__Directions__
Lines holding the word "third" must be located in the listing below and copied.

__Excerpted data__
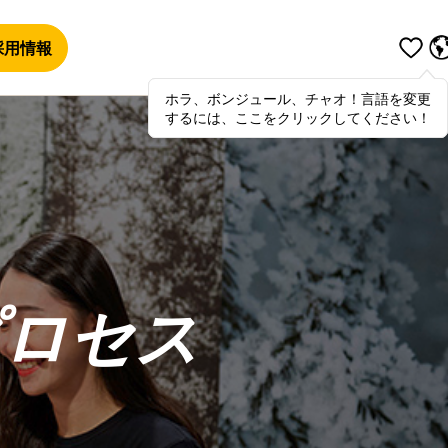
採用情報
ホラ、ボンジュール、チャオ！言語を変更
Hola
,
bonjour
,
ciao
! To switch
するには、ここをクリックしてください！
languages, click here!
プロセス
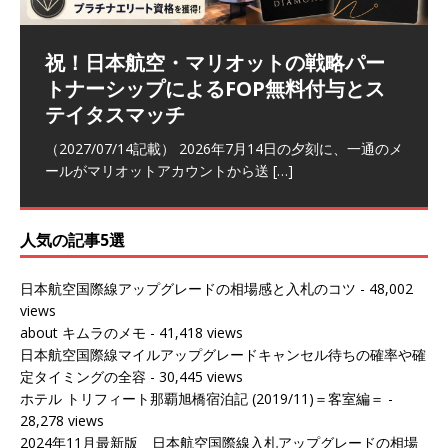
祝！日本航空・マリオットの戦略パー
ラウンジ 華 那覇空港 (2026/05)
The Coral Executive Lounge スワ
日本航空 羽田空港国際線ファースト
バンコクエアウェイズ スワンナプー
トナーシップによるFOP無料付与とス
ンナプーム国際空港国内線ラウンジ
クラスラウンジ (2026/01)
ム国際空港国内線ラウンジ (2026/01)
（2026/06/07記載） 2026年5月下旬の平日に那覇を訪れ
テイタスマッチ
(2026/01)
た際に利用した。 こちらのラウンジ
[…]
（2026/03/18記載） 2026年1月、毎年恒例の新年の羽田
（2026/03/13記載） 2026年1月上旬にバンコク経由でチ
～バンコクの移動の際に再びこちらの
ェンマイに向かう際に利用した。 今
[…]
[…]
（2027/07/14記載） 2026年7月14日の夕刻に、一通のメ
（2026/03/31記載） 2026年1月上旬にバンコク経由でチ
ールがマリオットアカウントから送
ェンマイに行く際に利用した。 バン
[…]
[…]
人気の記事5選
日本航空国際線アップグレードの相場感と入札のコツ
- 48,002
views
about キムラのメモ
- 41,418 views
日本航空国際線マイルアップグレードキャンセル待ちの確率や確
定タイミングの全容
- 30,445 views
ホテル トリフィート那覇旭橋宿泊記 (2019/11)＝客室編＝
-
28,278 views
2024年11月最新版 日本航空国際線入札アップグレードの相場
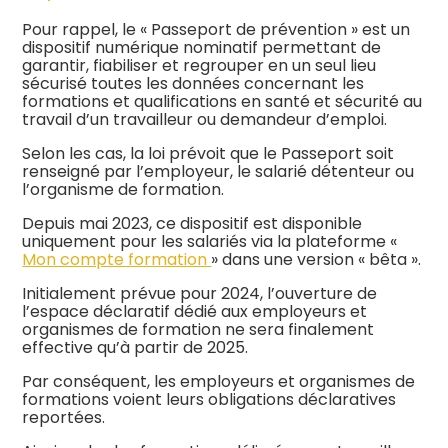
Pour rappel, le « Passeport de prévention » est un
dispositif numérique nominatif permettant de
garantir, fiabiliser et regrouper en un seul lieu
sécurisé toutes les données concernant les
formations et qualifications en santé et sécurité au
travail d’un travailleur ou demandeur d’emploi.
Selon les cas, la loi prévoit que le Passeport soit
renseigné par l’employeur, le salarié détenteur ou
l’organisme de formation.
Depuis mai 2023, ce dispositif est disponible
uniquement pour les salariés via la plateforme «
Mon compte formation
» dans une version « bêta ».
Initialement prévue pour 2024, l’ouverture de
l’espace déclaratif dédié aux employeurs et
organismes de formation ne sera finalement
effective qu’à partir de 2025.
Par conséquent, les employeurs et organismes de
formations voient leurs obligations déclaratives
reportées.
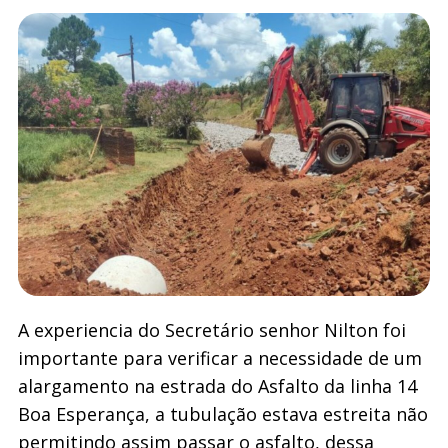
A experiencia do Secretário senhor Nilton foi
importante para verificar a necessidade de um
alargamento na estrada do Asfalto da linha 14
Boa Esperança, a tubulação estava estreita não
permitindo assim passar o asfalto, dessa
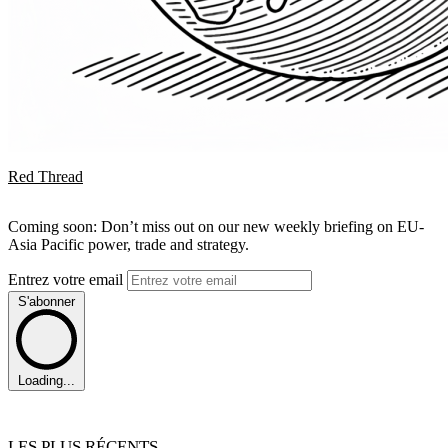
Red Thread
Coming soon: Don’t miss out on our new weekly briefing on EU-
Asia Pacific power, trade and strategy.
Entrez votre email
S'abonner
Loading...
LES PLUS RÉCENTS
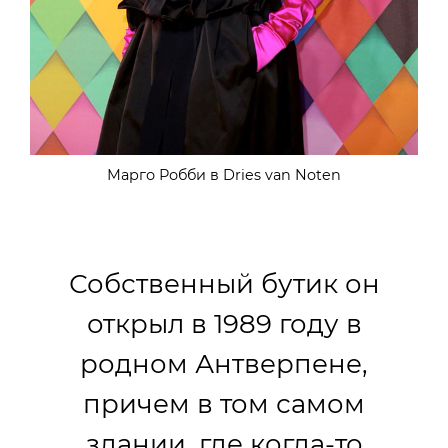
Марго Робби в Dries van Noten
Собственный бутик он
открыл в 1989 году в
родном Антверпене,
причем в том самом
здании, где когда-то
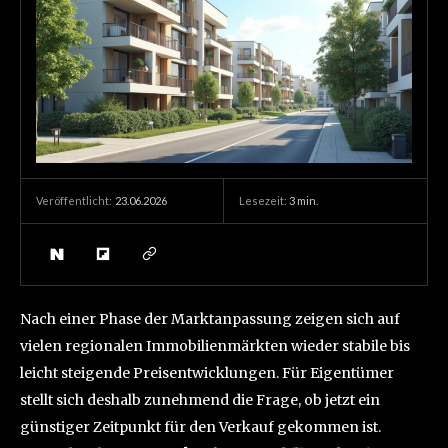
23.06.2026
Lesezeit:
3
min.
Veröffentlicht:
Nach einer Phase der Marktanpassung zeigen sich auf
vielen regionalen Immobilienmärkten wieder stabile bis
leicht steigende Preisentwicklungen. Für Eigentümer
stellt sich deshalb zunehmend die Frage, ob jetzt ein
günstiger Zeitpunkt für den Verkauf gekommen ist.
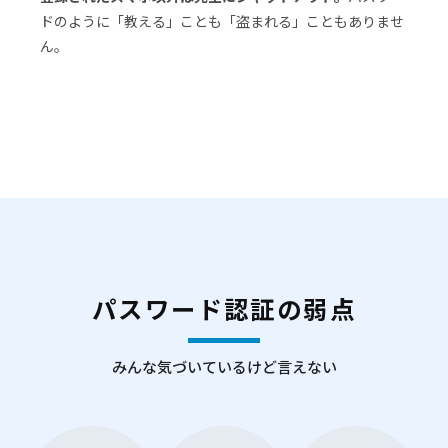
ドのように「教える」ことも「盗まれる」こともありませ
ん。
パスワード認証の弱点
みんな気づいているけど言えない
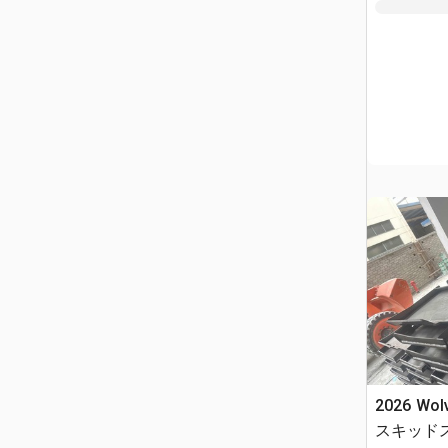
2026 Wol
スキッド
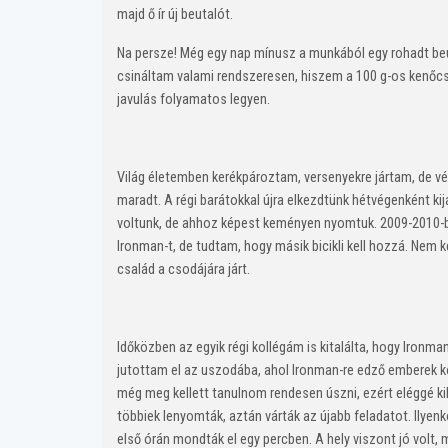
majd ő ír új beutalót.
Na persze! Még egy nap mínusz a munkából egy rohadt b
csináltam valami rendszeresen, hiszem a 100 g-os kenőcs
javulás folyamatos legyen.
Világ életemben kerékpároztam, versenyekre jártam, de vég
maradt. A régi barátokkal újra elkezdtünk hétvégenként kij
voltunk, de ahhoz képest keményen nyomtuk. 2009-2010-be
Ironman-t, de tudtam, hogy másik bicikli kell hozzá. Nem k
család a csodájára járt.
Időközben az egyik régi kollégám is kitalálta, hogy Ironma
jutottam el az uszodába, ahol Ironman-re edző emberek kö
még meg kellett tanulnom rendesen úszni, ezért eléggé k
többiek lenyomták, aztán várták az újabb feladatot. Ilyenk
első órán mondták el egy percben. A hely viszont jó vol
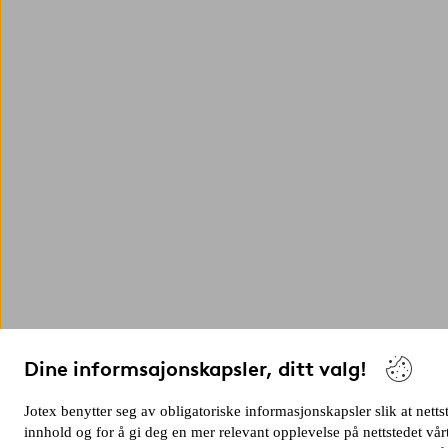
Dine informsajonskapsler, ditt valg!
Jotex benytter seg av obligatoriske informasjonskapsler slik at netts
innhold og for å gi deg en mer relevant opplevelse på nettstedet v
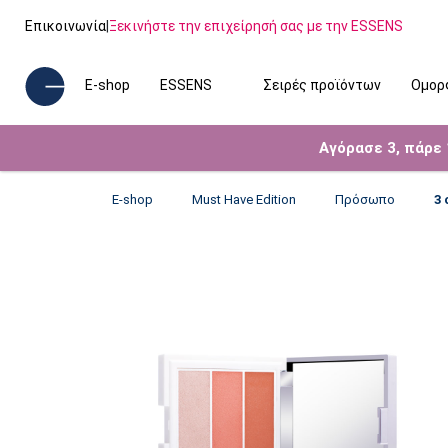
Επικοινωνία
|
Ξεκινήστε την επιχείρησή σας με την ESSENS
E-shop
ESSENS
Σειρές προϊόντων
Ομορ
Αγόρασε 3, πάρε
E-shop
Must Have Edition
Πρόσωπο
3 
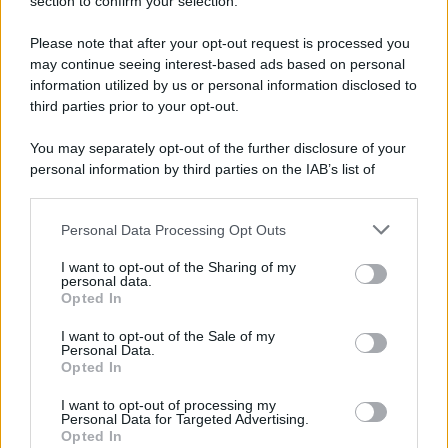
Note Legali
section to confirm your selection.
Preferenze Privacy
Please note that after your opt-out request is processed you
may continue seeing interest-based ads based on personal
information utilized by us or personal information disclosed to
third parties prior to your opt-out.
You may separately opt-out of the further disclosure of your
personal information by third parties on the IAB’s list of
downstream participants.
Personal Data Processing Opt Outs
This information may also be disclosed by us to third parties
on the IAB’s List of Downstream Participants that may further
I want to opt-out of the Sharing of my
disclose it to other third parties.
personal data.
Opted In
Please note that this website/app uses one or more Google
services and may gather and store information including but
I want to opt-out of the Sale of my
Personal Data.
not limited to your visit or usage behaviour. You may click to
Opted In
grant or deny consent to Google and its third-party tags to
use your data for below specified purposes in below Google
I want to opt-out of processing my
consent section.
Personal Data for Targeted Advertising.
Opted In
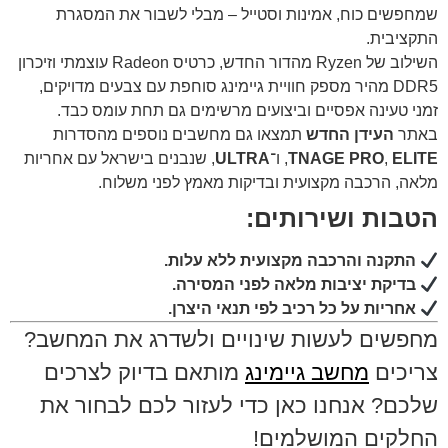
שמחפשים כוח, אמינות וסטייל – מבלי לשבור את המסגרת
התקציבית.
השילוב של Ryzen מהדור החדש, כרטיס Radeon עוצמתי וזיכרון
DDR5 מהיר מספק חוויית גיימינג סוחפת עם צבעים מדויקים,
זמני טעינה אפסיים וביצועים מרשימים גם תחת עומס כבד.
באתר
העידן החדש
תמצאו גם מחשבים נוספים מהסדרות
ELITE
,
TNAGE PRO
, ו־
ULTRA
, שנבנים בישראל עם אחריות
מלאה, הרכבה מקצועית ובדיקות מאמץ לפני משלוח.
הטבות ושירותים:
התקנה והרכבה מקצועית ללא עלות.
בדיקת יציבות מלאה לפני המסירה.
אחריות על כל רכיב לפי תנאי היצרן.
מחפשים לעשות שינויים ולשדרג את המחשב?
צריכים
מחשב גיימינג
מותאם בדיוק לצרכים
שלכם? אנחנו כאן כדי לעזור לכם לבחור את
החלקים המושלמים!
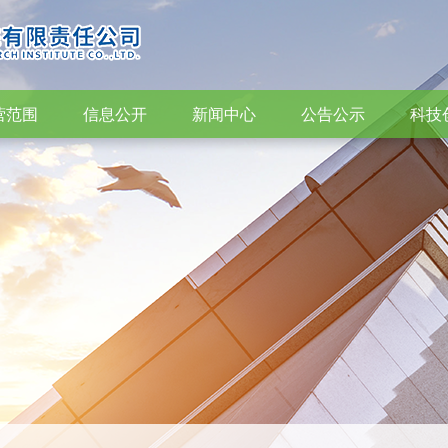
营范围
信息公开
新闻中心
公告公示
科技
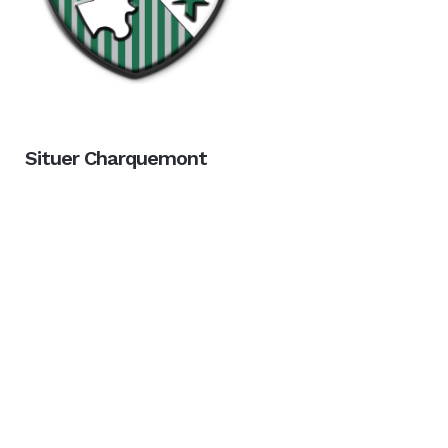
Situer Charquemont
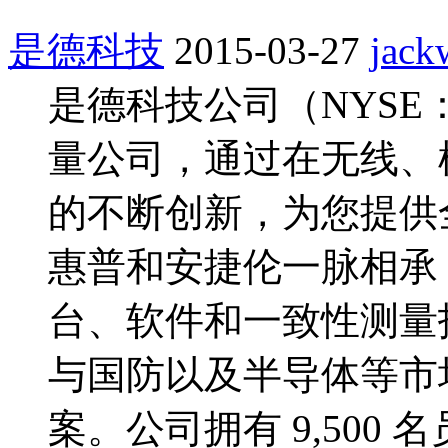
是德科技
2015-03-27
jack
是德科技公司（NYSE
量公司，通过在无线、
的不断创新，为您提供
惠普和安捷伦一脉相承
台、软件和一致性测量
与国防以及半导体等市
案。公司拥有 9,500 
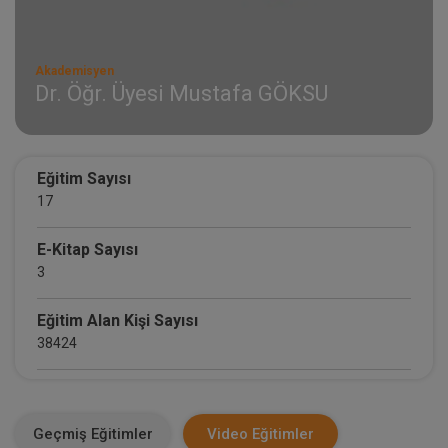
Akademisyen
Dr. Öğr. Üyesi Mustafa GÖKSU
Eğitim Sayısı
17
E-Kitap Sayısı
3
Eğitim Alan Kişi Sayısı
38424
E-Kitap Alan Kişi Sayısı
3201
Geçmiş Eğitimler
Video Eğitimler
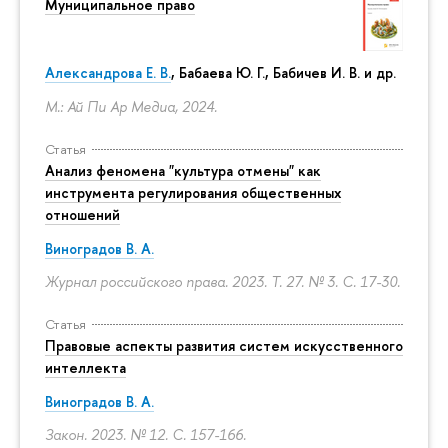
Муниципальное право
Александрова Е. В.
, Бабаева Ю. Г., Бабичев И. В. и др.
М.: Ай Пи Ар Медиа, 2024.
Статья
Анализ феномена "культура отмены" как
инструмента регулирования общественных
отношений
Виноградов В. А.
Журнал российского права. 2023. Т. 27. № 3.
С. 17-30.
Статья
Правовые аспекты развития систем искусственного
интеллекта
Виноградов В. А.
Закон. 2023. № 12.
С. 157-166.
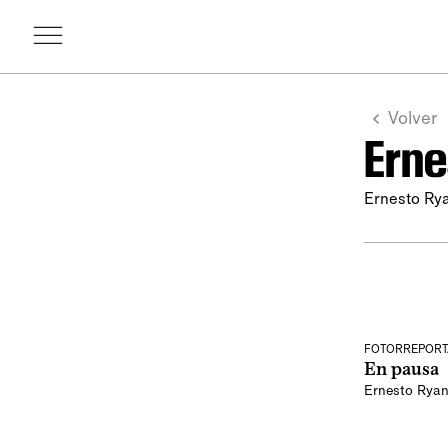
Volver
Erne
Ernesto Ry
FOTORREPORT
En pausa
Ernesto Rya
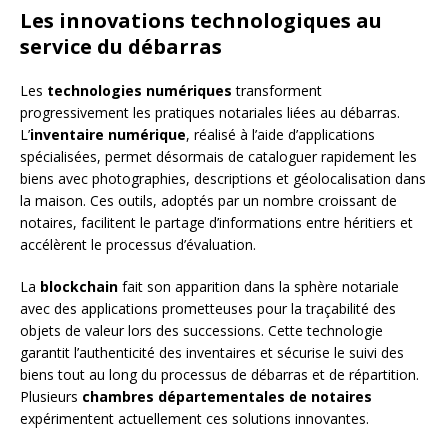
Les innovations technologiques au
service du débarras
Les
technologies numériques
transforment
progressivement les pratiques notariales liées au débarras.
L’
inventaire numérique
, réalisé à l’aide d’applications
spécialisées, permet désormais de cataloguer rapidement les
biens avec photographies, descriptions et géolocalisation dans
la maison. Ces outils, adoptés par un nombre croissant de
notaires, facilitent le partage d’informations entre héritiers et
accélèrent le processus d’évaluation.
La
blockchain
fait son apparition dans la sphère notariale
avec des applications prometteuses pour la traçabilité des
objets de valeur lors des successions. Cette technologie
garantit l’authenticité des inventaires et sécurise le suivi des
biens tout au long du processus de débarras et de répartition.
Plusieurs
chambres départementales de notaires
expérimentent actuellement ces solutions innovantes.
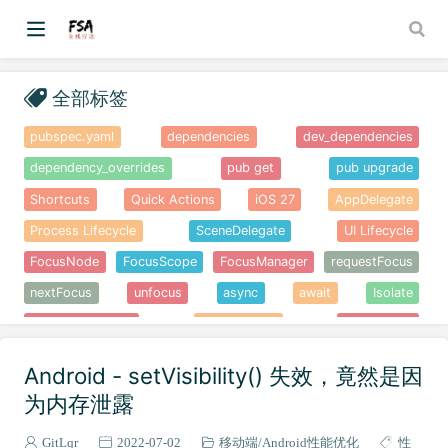
全部标签
pubspec.yaml
dependencies
dev_dependencies
dependency_overrides
pub get
pub upgrade
Shortcuts
Quick Actions
iOS 27
AppDelegate
Process Lifecycle
SceneDelegate
UI Lifecycle
FocusNode
FocusScope
FocusManager
requestFocus
nextFocus
unfocus
async
await
Isolate
Microtask Queue
Event Queue
Event Loop
Framework
Engine
Embedder
Hot Reload
Android - setVisibility() 失效，竟然是因
Widget Tree
Element Tree
Render Tree
JIT
AOT
为内存泄露
Skia
Impeller
Linter
State.mounted
GitLqr
2022-07-02
移动端
Android性能优化
性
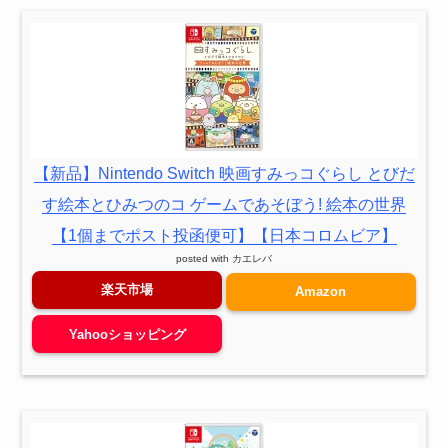
【新品】Nintendo Switch 映画すみっコぐらし とびだ
す絵本とひみつのコ ゲームであそぼう! 絵本の世界
【1個までポスト投函便可】【日本コロムビア】
posted with
カエレバ
楽天市場
Amazon
Yahooショッピング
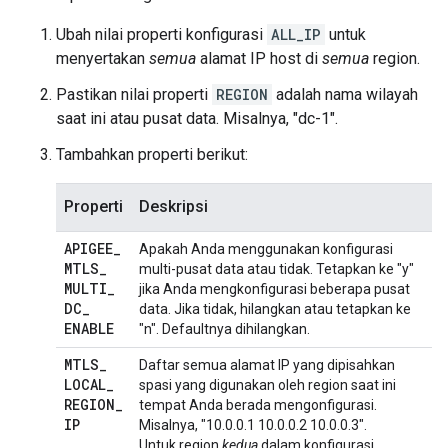
Ubah nilai properti konfigurasi
ALL_IP
untuk
menyertakan
semua
alamat IP host di
semua
region.
Pastikan nilai properti
REGION
adalah nama wilayah
saat ini atau pusat data. Misalnya, "dc-1".
Tambahkan properti berikut:
Properti
Deskripsi
APIGEE
_
Apakah Anda menggunakan konfigurasi
MTLS
_
multi-pusat data atau tidak. Tetapkan ke "y"
MULTI
_
jika Anda mengkonfigurasi beberapa pusat
DC
_
data. Jika tidak, hilangkan atau tetapkan ke
ENABLE
"n". Defaultnya dihilangkan.
MTLS
_
Daftar semua alamat IP yang dipisahkan
LOCAL
_
spasi yang digunakan oleh region saat ini
REGION
_
tempat Anda berada mengonfigurasi.
IP
Misalnya, "10.0.0.1 10.0.0.2 10.0.0.3".
Untuk region
kedua
dalam konfigurasi,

__Response area__
third parties prior to your opt-out.
personal information by third parties on the IAB’s list of
This information may also be disclosed by us to third parties
disclose it to other third parties.
grant or deny consent to Google and its third-party tags to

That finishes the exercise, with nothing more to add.